I take the third class of experiment and observation to encompass all the fact-gathering activity of normal science. It consists of empirical work carried out in order to articulate the paradigm theory, resolving some of its remaining ambiguities and permitting clues to the solution of problems that had previously been merely matters of interest. This third class proves to be the most important of the three, and explaining it requires further subdivision. In the more mathematical sciences, some experiments aimed at articulation proceed toward the determination of physical constants. Newton’s work taught, for example, that the force acting between two unit masses separated by a unit distance is the same for every kind of matter at every place in the universe. But his own problems could be solved without determining the magnitude of this attraction, the universal gravitational constant. And for a century after the appearance of the Principia, no one devised an apparatus capable of determining that constant. Cavendish’s famous measurement in the 1970s was not a definitive solution either. Because of its central position in physical theory, improving the value of the gravitational constant has ever since remained a goal persistently attacked by many outstanding experimenters.4) Other examples of sustained research of this sort would include measurements of the astronomical unit, Avogadro’s number, Joule’s coefficient, the electronic charge, and so on. Some of these refined attempts could not even have been conceived, and nothing could have been carried out, without a paradigm theory that defined the problem and guaranteed the existence of an invariant answer.

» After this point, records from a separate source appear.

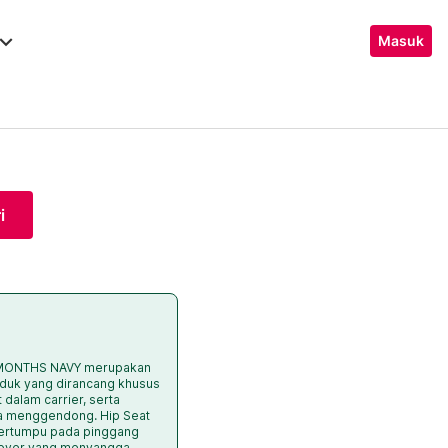
ard_arrow_down
Masuk
i
6 MONTHS NAVY merupakan
duk yang dirancang khusus
dalam carrier, serta
a menggendong. Hip Seat
bertumpu pada pinggang
 cover yang menyangga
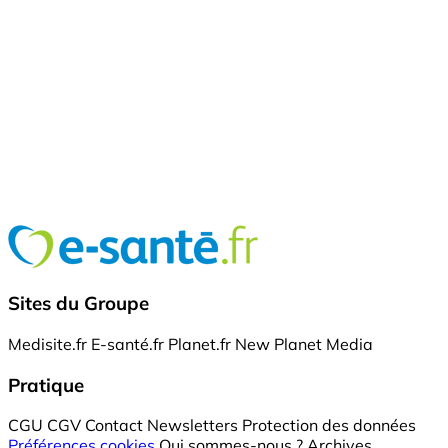
Sites du Groupe
Medisite.fr
E-santé.fr
Planet.fr
New Planet Media
Pratique
CGU
CGV
Contact
Newsletters
Protection des données
Préférences cookies
Qui sommes-nous ?
Archives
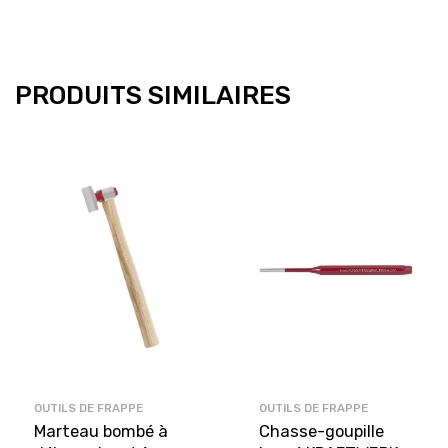
PRODUITS SIMILAIRES
OUTILS DE FRAPPE
OUTILS DE FRAPPE
Marteau bombé à
Chasse-goupille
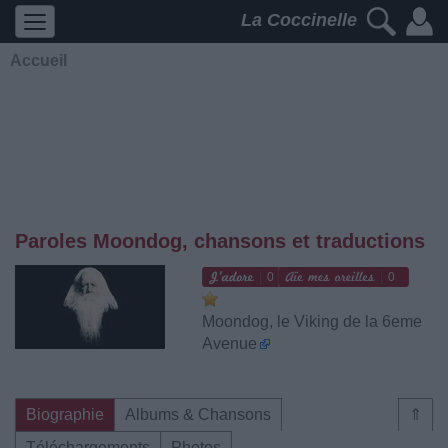
La Coccinelle
Accueil
Paroles Moondog, chansons et traductions
0
0
Moondog, le Viking de la 6eme
Avenue
Biographie
Albums & Chansons
⇑
Téléchargements
Photos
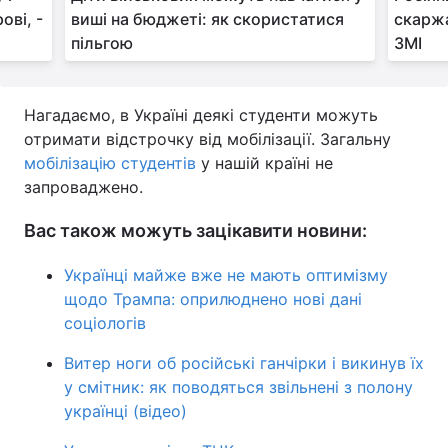
ові, -
виші на бюджеті: як скористатися
скаржа
пільгою
ЗМІ
Нагадаємо, в Україні деякі студенти можуть
отримати відстрочку від мобілізації. Загальну
мобілізацію студентів
у нашій країні не
запроваджено.
Вас також можуть зацікавити новини:
Українці майже вже не мають оптимізму
щодо Трампа: оприлюднено нові дані
соціологів
Витер ноги об російські ганчірки і викинув їх
у смітник: як поводяться звільнені з полону
українці (відео)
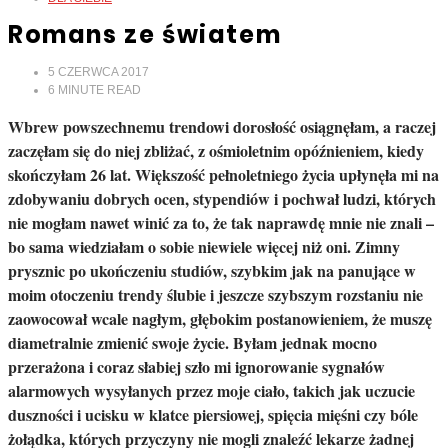
Romans ze światem
5 CZERWCA 2017
6
MINUTE READ
Wbrew powszechnemu trendowi dorosłość osiągnęłam, a raczej
zaczęłam się do niej zbliżać, z ośmioletnim opóźnieniem, kiedy
skończyłam 26 lat. Większość pełnoletniego życia upłynęła mi na
zdobywaniu dobrych ocen, stypendiów i pochwał ludzi, których
nie mogłam nawet winić za to, że tak naprawdę mnie nie znali –
bo sama wiedziałam o sobie niewiele więcej niż oni. Zimny
prysznic po ukończeniu studiów, szybkim jak na panujące w
moim otoczeniu trendy ślubie i jeszcze szybszym rozstaniu nie
zaowocował wcale nagłym, głębokim postanowieniem, że muszę
diametralnie zmienić swoje życie. Byłam jednak mocno
przerażona i coraz słabiej szło mi ignorowanie sygnałów
alarmowych wysyłanych przez moje ciało, takich jak uczucie
duszności i ucisku w klatce piersiowej, spięcia mięśni czy bóle
żołądka, których przyczyny nie mogli znaleźć lekarze żadnej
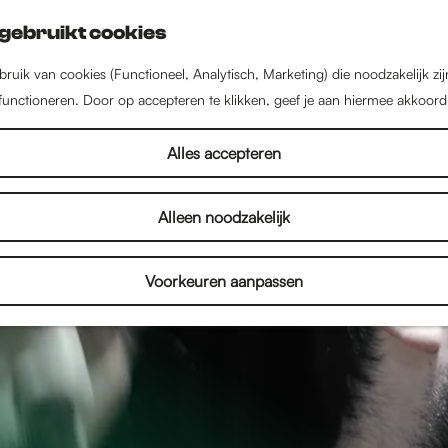
gebruikt cookies
ruik van cookies (Functioneel, Analytisch, Marketing) die noodzakelijk zi
 functioneren. Door op accepteren te klikken, geef je aan hiermee akkoord
Alles accepteren
Alleen noodzakelijk
Voorkeuren aanpassen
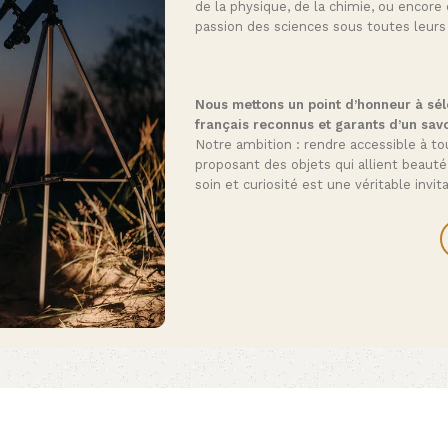
de la physique, de la chimie, ou encore 
passion des sciences sous toutes leurs
Nous mettons un point d’honneur à séle
français reconnus et garants d’un savo
Notre ambition : rendre accessible à tou
proposant des objets qui allient beauté
soin et curiosité est une véritable invi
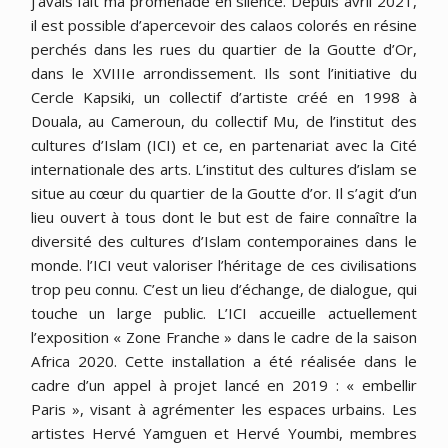
j’avais fait ma promenade en silence. Depuis avril 2021,
il est possible d’apercevoir des calaos colorés en résine
perchés dans les rues du quartier de la Goutte d’Or,
dans le XVIIIe arrondissement. Ils sont l’initiative du
Cercle Kapsiki, un collectif d’artiste créé en 1998 à
Douala, au Cameroun, du collectif Mu, de l’institut des
cultures d’Islam (ICI) et ce, en partenariat avec la Cité
internationale des arts. L’institut des cultures d’islam se
situe au cœur du quartier de la Goutte d’or. Il s’agit d’un
lieu ouvert à tous dont le but est de faire connaître la
diversité des cultures d’Islam contemporaines dans le
monde. l’ICI veut valoriser l’héritage de ces civilisations
trop peu connu. C’est un lieu d’échange, de dialogue, qui
touche un large public. L’ICI accueille actuellement
l’exposition « Zone Franche » dans le cadre de la saison
Africa 2020. Cette installation a été réalisée dans le
cadre d’un appel à projet lancé en 2019 : « embellir
Paris », visant à agrémenter les espaces urbains. Les
artistes Hervé Yamguen et Hervé Youmbi, membres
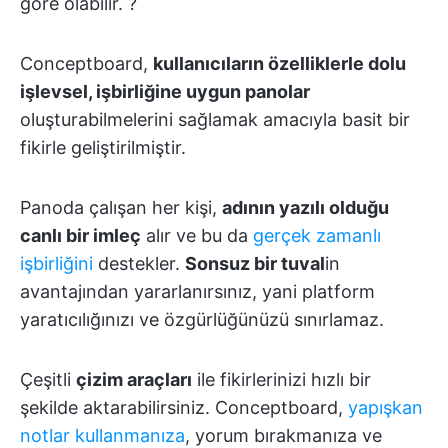
göre olabilir. ?
Conceptboard,
kullanıcıların özelliklerle dolu
işlevsel, işbirliğine uygun panolar
oluşturabilmelerini sağlamak amacıyla basit bir
fikirle geliştirilmiştir.
Panoda çalışan her kişi,
adının yazılı olduğu
canlı bir imleç
alır ve bu da
gerçek zamanlı
işbirliğini
destekler.
Sonsuz bir tuval
in
avantajından yararlanırsınız, yani platform
yaratıcılığınızı ve özgürlüğünüzü sınırlamaz.
Çeşitli
çizim araçları
ile fikirlerinizi hızlı bir
şekilde aktarabilirsiniz. Conceptboard,
yapışkan
notlar kullanmanıza
, yorum bırakmanıza ve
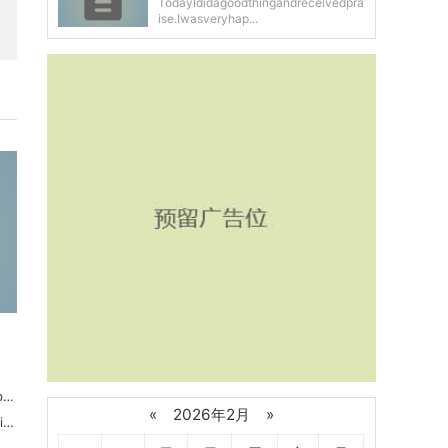
TodayIdidagoodthingandreceivedpra
ise.Iwasveryhap...
s
«
2026年2月
»
n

But attempts to articulate a paradigm are not confined to determining universal constants. Such efforts are also necessary, for example, in obtaining quantitative laws. Boyle’s law, which expresses the relation between the pressure and volume of a gas; Coulomb’s law for electrical attraction; and Joule’s relation, which connects the heat produced with electrical resistance and current, all belong to this category. It may perhaps not seem obvious that a paradigm is a prerequisite for the discovery of laws such as these. Often such laws are said to have been discovered by examining measurements undertaken for the sake of experiment itself, independent of theory. But history does not support so excessively Baconian a procedure. Boyle’s experiments could not be conceived until air had come to be recognized as an elastic fluid to which all the refined concepts of hydrostatics could be applied; if Boyle’s experiments had been imagined before then, their interpretation would have been mistaken, or else they could not have been explained at all.5) Coulomb’s success was due to his having constructed a special apparatus for measuring the force between point charges. The earlier designs that measured electrical force by using ordinary pan balances and the like ultimately depended on the assumption that the attraction between particles of electric fluid—the only force that could safely be taken as a simple function of distance—was the force by which each particle acted on the others at a distance.6) Joule’s experiments may also explain how quantitative laws emerge through paradigm articulation. Indeed, the relation between qualitative paradigms and quantitative laws is so general and so close that, since Galileo, such laws could often be guessed with the aid of the paradigm years before the apparatus required for experimental measurement had been devised.7)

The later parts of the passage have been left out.